Thursday, March 26, 2009

US versus THEM

Once there lived in the ancient city of Afkar two learned men who hated and belittled each other’s learning. For one of them denied the existence of the gods and the other was a believer.

One day the two met in the marketplace, and amidst their followers they began to dispute and to argue about the existence or the non-existence of the gods. And after hours of contention they parted.

That evening the unbeliever went to the temple and prostrated himself before the altar and prayed the gods to forgive his wayward past.

And the same hour the other learned man, he who had upheld the gods, burned his sacred books. For he had become an unbeliever.

--Kahlil Gibran

All too often we have much more in common with each other than we realize. So why do we choose to squabble about our slight differences instead of banding together over our shared similarities? And why must we have to agree with another’s viewpoints in order to like or even respect the other person? So much war and pain and suffering is caused by the contention of points which can never even be proven definitively one way or the other. Look no further than the holy wars (both ancient and modern day) to see that battle played out on both sides. It’s a real shame.

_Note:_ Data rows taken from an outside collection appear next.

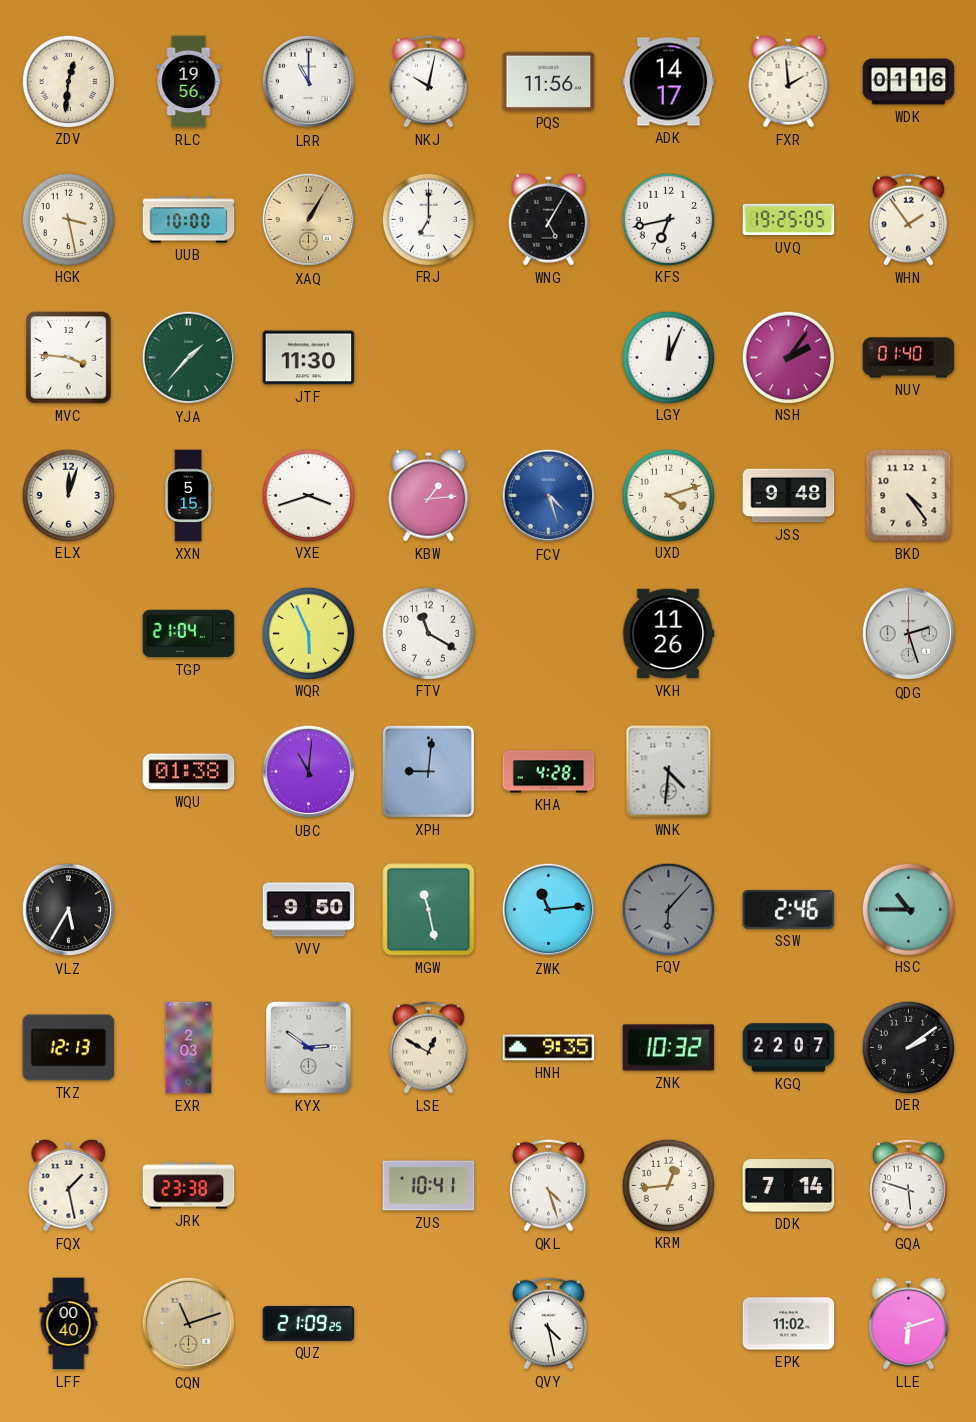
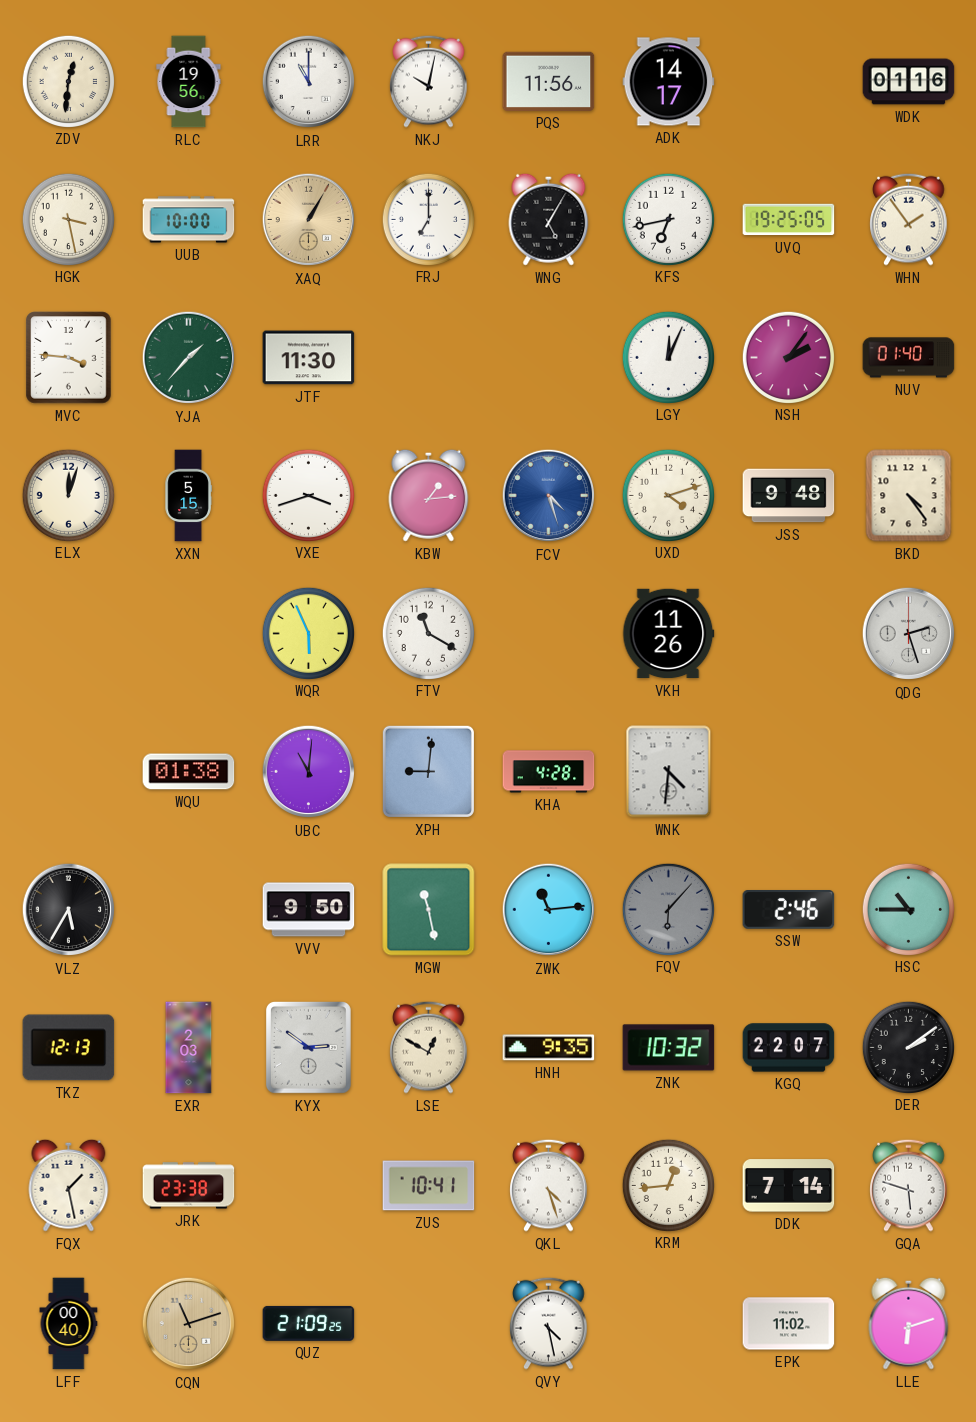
FXR: 1:59 -> none
TGP: 21:04 -> none
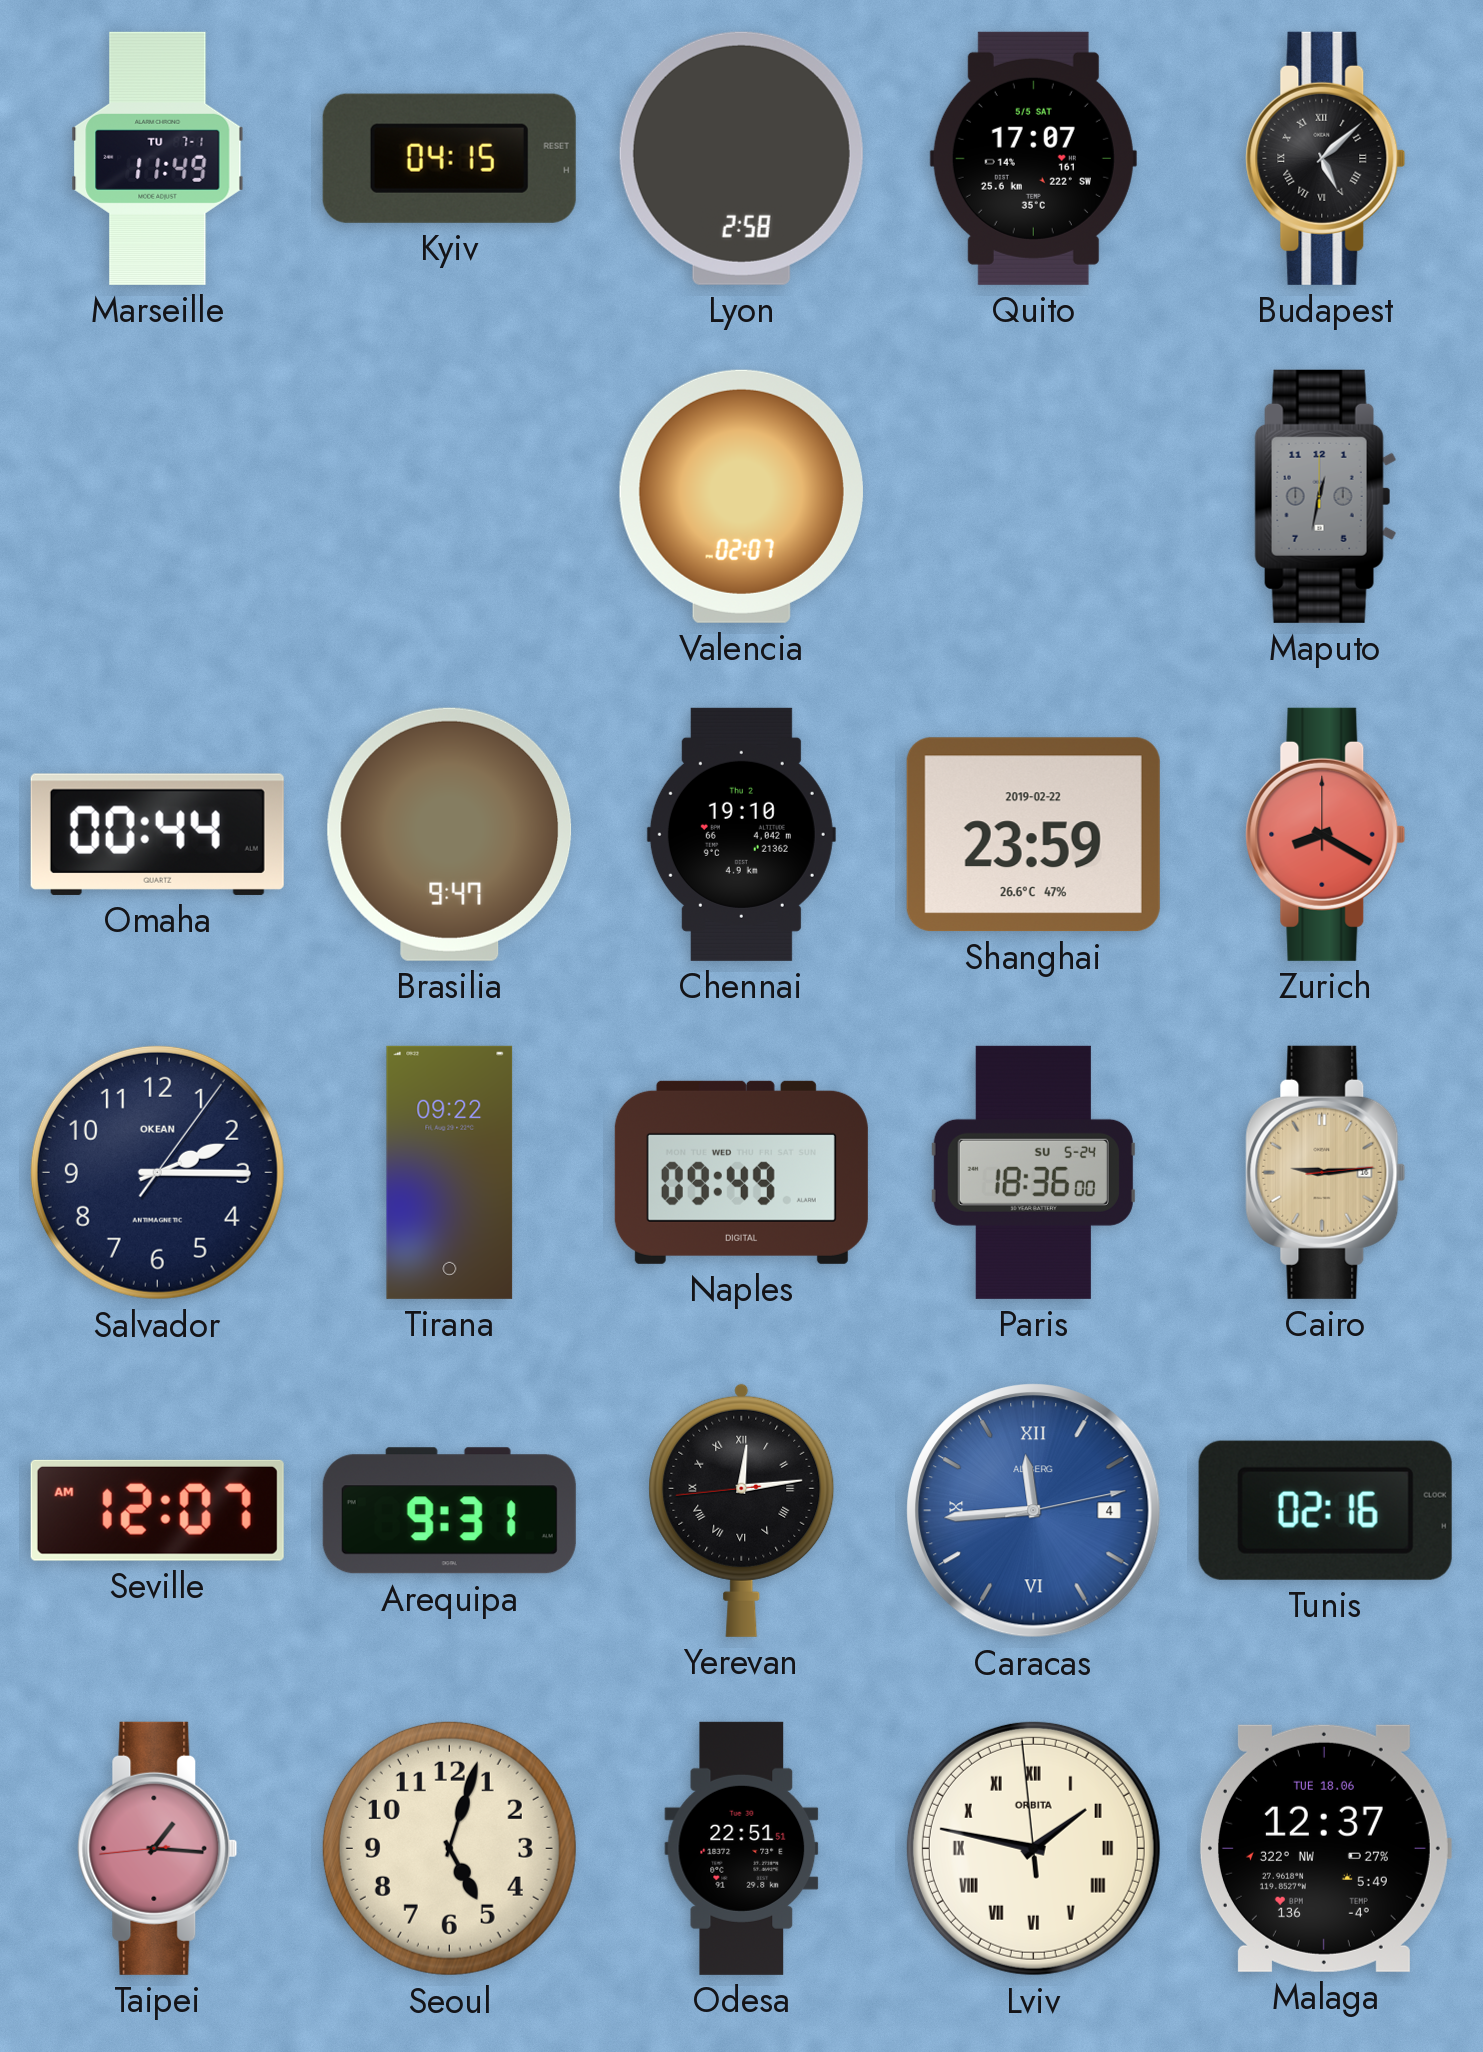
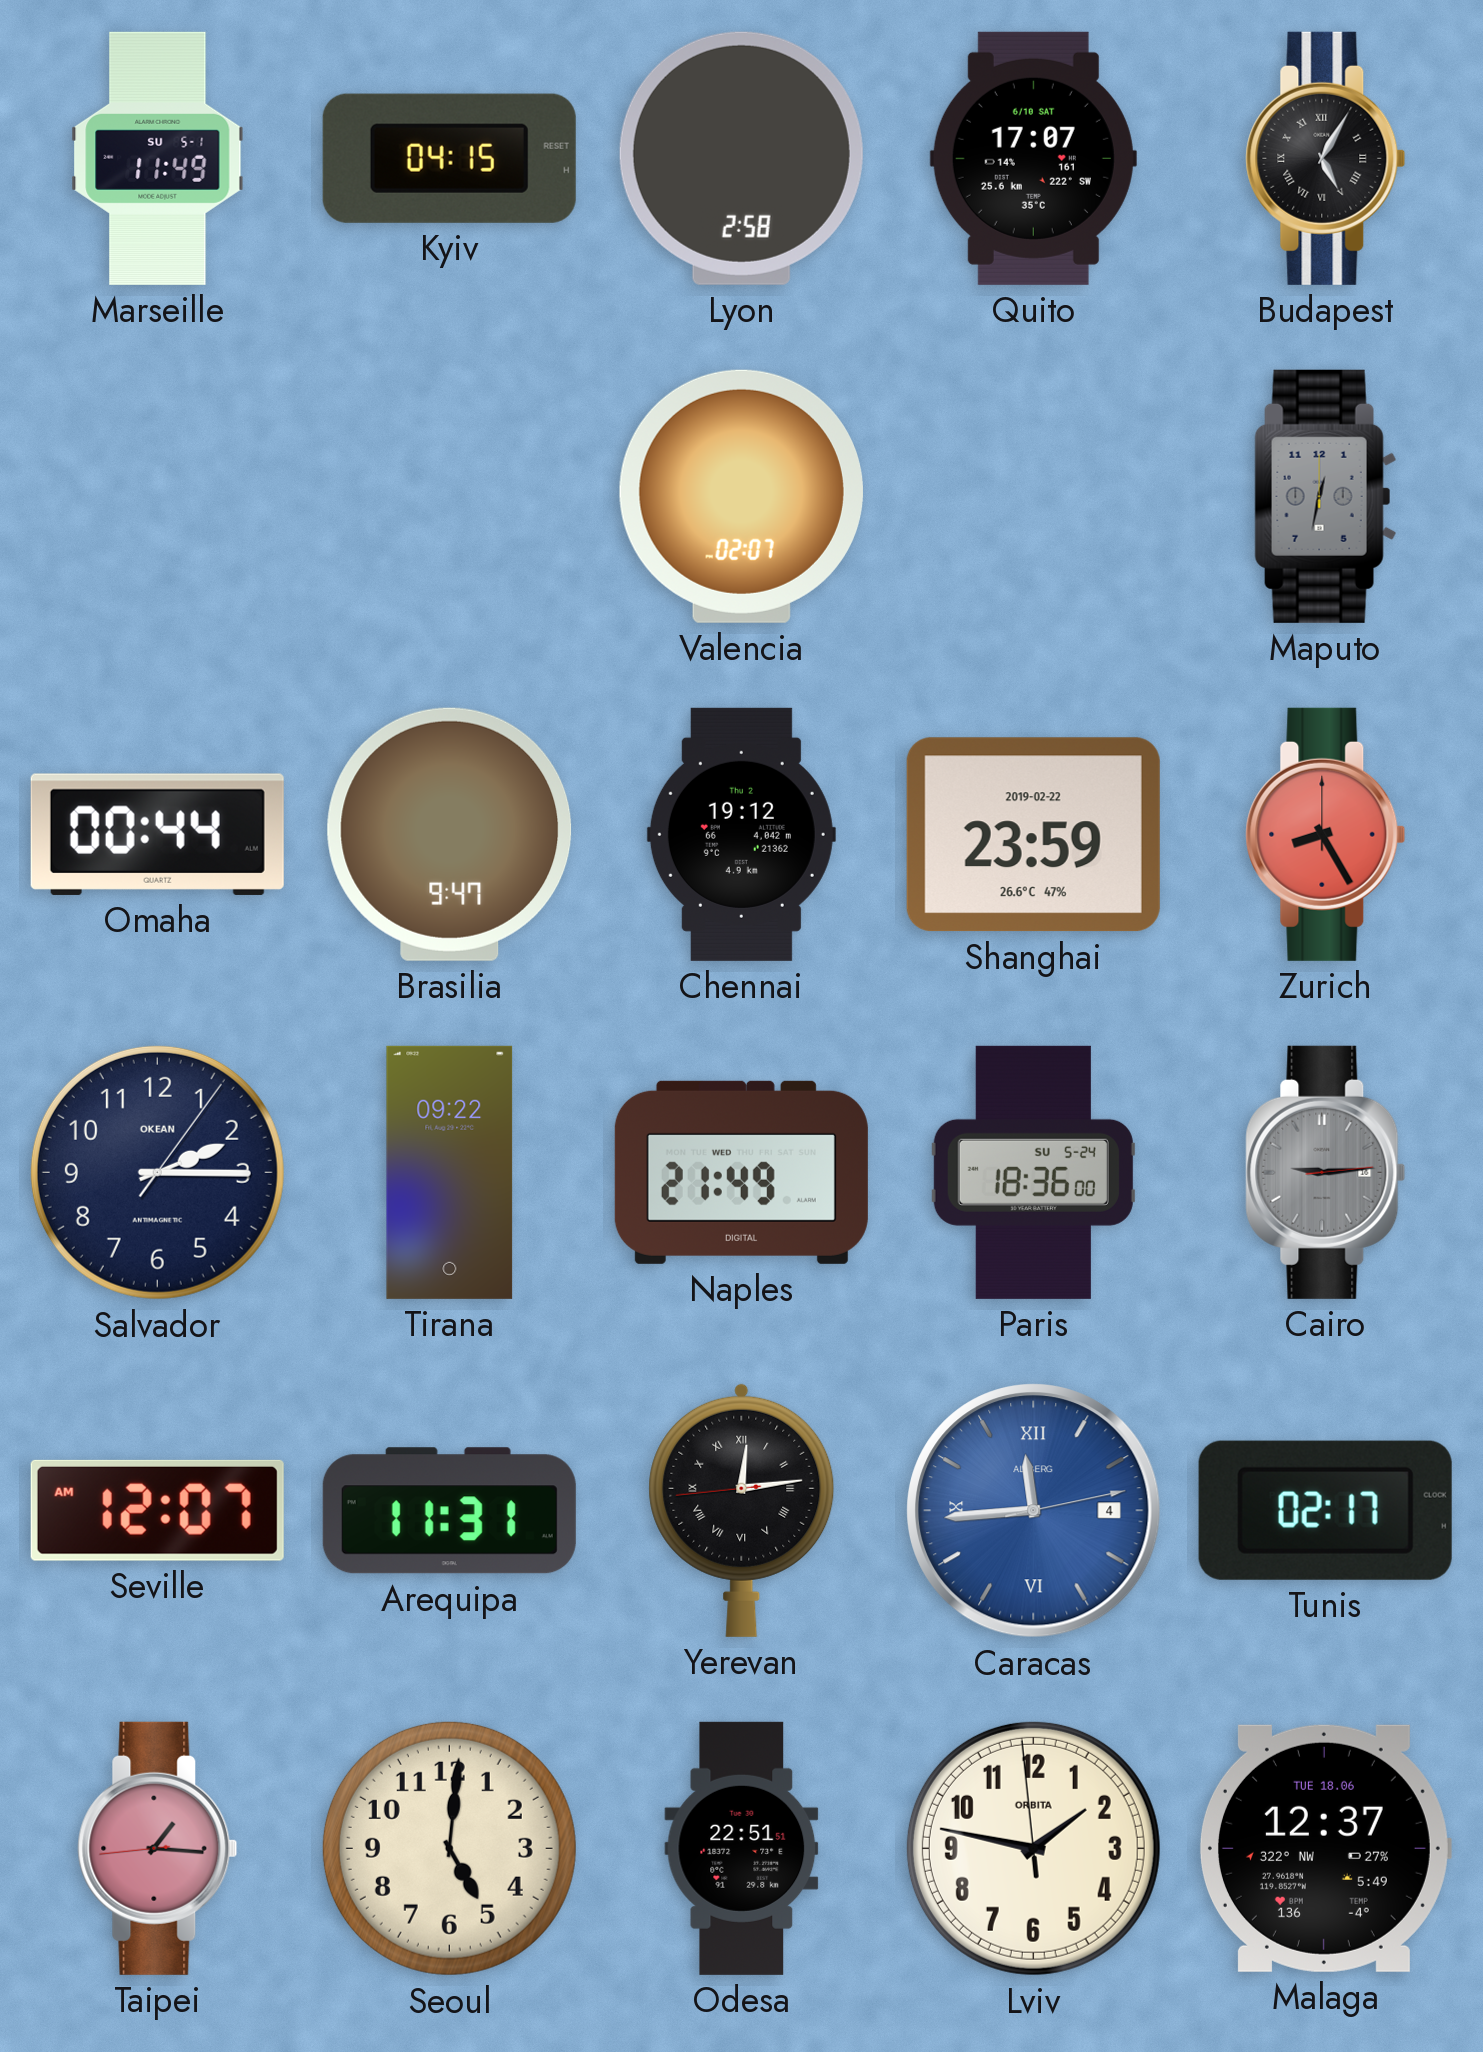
Marseille date: TU 7-1 -> SU 5-1
Quito date: 5/5 SAT -> 6/10 SAT
Budapest: 5:08 -> 5:05
Chennai: 19:10 -> 19:12
Zurich: 8:20 -> 8:25
Naples: 09:49 -> 21:49
Cairo dial: champagne -> grey
Arequipa: 9:31 -> 11:31
Tunis: 02:16 -> 02:17
Seoul: 5:03 -> 5:01
Lviv numerals: Roman -> Arabic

Our beliefs are so deeply ingrained into us that we rarely question them, and we would rather die (or better yet, kill our opposition) than risk abandoning them or conceding defeat. Honestly, though, there’s nothing wrong with being, well, wrong. It takes a brave and wise person to admit a mistake, after all.

But even at that, we don’t have to give up on our faith. Just as there’s no need to convert everyone else to our way of thinking, there’s also no reason to drop our old beliefs and pick up something else on a whim. No, there’s a lovely concept known as an amiable “agreement to disagree” that seems to be a sure-fire end to conflict and dissent.

After all, “diversity” isn’t just a way to look progressive and get more funding…it’s what makes the world go ‘round.


Lindsey said...

You know, this has been a topic of frequent conversation for myself and others since moving to St. Louis. I think it is because WashU is primarily catholic and jewish (strange, yes). It makes for some interesting differences. =P

A new horse, really? Lolita is a pretty name even if it does remind me of a 12 year old nymphet.

Mozart said...

It's an interesting topic, for sure, and it's not just a religous thing, either. It seems to be the overarching societal competitive/antagonistic mindset. Shame.

And, well, the Lola horse didn't work out, so my mom and I are going to look at another one tonight (to "replace" Shorty, even though naturally he's irreplaceable). If we end up buying a gelding (boy), I SOOO wanna name it Rocketdog!